Computer Science
How ChatGPT Picks the Next Word
Tokens, transformers, attention, and sampling
Related Tools
Related Labs
Related Worksheets
Related Cheat Sheets
ChatGPT writes by predicting one token at a time, where a token is a small piece of text such as a word, part of a word, or punctuation mark. It does not look up a fixed answer in a database, and it does not truly know what will come next. Instead, it uses patterns learned from huge amounts of text to estimate which tokens are most likely to follow the prompt. This matters because the same next-token process can produce essays, code, explanations, jokes, and mistakes.
Key Facts
- Text is split into tokens before the model processes it, so one word may become one token or several tokens.
- Attention lets each token use information from other tokens in the prompt to build context.
- The model outputs a score called a logit for every token in its vocabulary.
- Probabilities are computed from logits using softmax: P(token i) = e^(z_i) / sum(e^(z_j)).
- Temperature changes randomness: higher temperature makes low-probability tokens more likely, while lower temperature makes the top token dominate.
- Training adjusts weights to reduce prediction error, often using cross-entropy loss: L = -log(P(correct token)).
Vocabulary
- Token
- A token is a piece of text, such as a word, word fragment, number, or punctuation mark, that the model processes as one unit.
- Transformer
- A transformer is a neural network design that uses attention to process relationships among tokens in a sequence.
- Attention
- Attention is a method that lets the model decide which earlier tokens are most useful for understanding the current context.
- Probability distribution
- A probability distribution assigns a probability to each possible next token, with all probabilities adding up to 1.
- Temperature
- Temperature is a setting that controls how random or predictable the model's token choices are during generation.
Common Mistakes to Avoid
- Thinking ChatGPT chooses whole sentences at once.

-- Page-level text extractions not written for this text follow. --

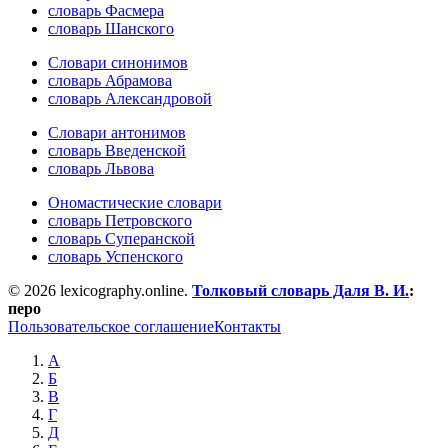
словарь Фасмера
словарь Шанского
Словари синонимов
словарь Абрамова
словарь Александровой
Словари антонимов
словарь Введенской
словарь Львова
Ономастические словари
словарь Петровского
словарь Суперанской
словарь Успенского
© 2026 lexicography.online.
Толковый словарь Даля В. И.
:
перо
Пользовательское соглашение
Контакты
А
Б
В
Г
Д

It usually generates text step by step by choosing one token, then using the updated text to choose the next token.
- Assuming the highest-probability token is always selected. Sampling settings can allow lower-probability tokens to be chosen, which can make answers more creative but less predictable.
- Believing attention means the model understands like a human. Attention measures useful relationships between tokens, but it is still a mathematical pattern-matching process.
- Ignoring tokenization when counting words. A single word can be split into multiple tokens, so token limits and model costs do not always match word counts.
Practice Questions
- 1 A model assigns next-token probabilities of 0.50 for cat, 0.30 for dog, 0.15 for bird, and 0.05 for fish. What is the probability that it does not choose cat?
- 2 A sentence has 18 words, and each word averages 1.4 tokens. About how many tokens will the model process for that sentence?
- 3 A model gives a fluent but false answer about a science fact. Explain how next-token prediction and training on text patterns can lead to this kind of mistake.